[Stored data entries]
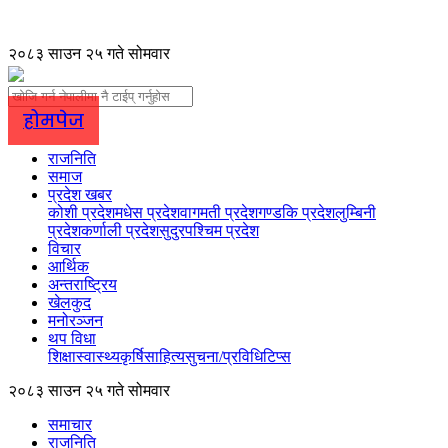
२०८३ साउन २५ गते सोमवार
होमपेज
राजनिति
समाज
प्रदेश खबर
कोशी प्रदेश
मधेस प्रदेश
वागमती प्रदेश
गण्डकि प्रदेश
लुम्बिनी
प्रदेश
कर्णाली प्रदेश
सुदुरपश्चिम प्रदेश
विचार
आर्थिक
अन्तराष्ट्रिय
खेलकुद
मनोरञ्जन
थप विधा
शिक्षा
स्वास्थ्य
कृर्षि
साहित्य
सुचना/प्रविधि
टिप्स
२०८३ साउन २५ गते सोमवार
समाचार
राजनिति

▸ **Prompt**
Write out every line above exactly as it is, leaving out the pictures.

▸ **Reply**
२०८३ साउन २५ गते सोमवार
होमपेज
राजनिति
समाज
प्रदेश खबर
कोशी प्रदेश
मधेस प्रदेश
वागमती प्रदेश
गण्डकि प्रदेश
लुम्बिनी
प्रदेश
कर्णाली प्रदेश
सुदुरपश्चिम प्रदेश
विचार
आर्थिक
अन्तराष्ट्रिय
खेलकुद
मनोरञ्जन
थप विधा
शिक्षा
स्वास्थ्य
कृर्षि
साहित्य
सुचना/प्रविधि
टिप्स
२०८३ साउन २५ गते सोमवार
समाचार
राजनिति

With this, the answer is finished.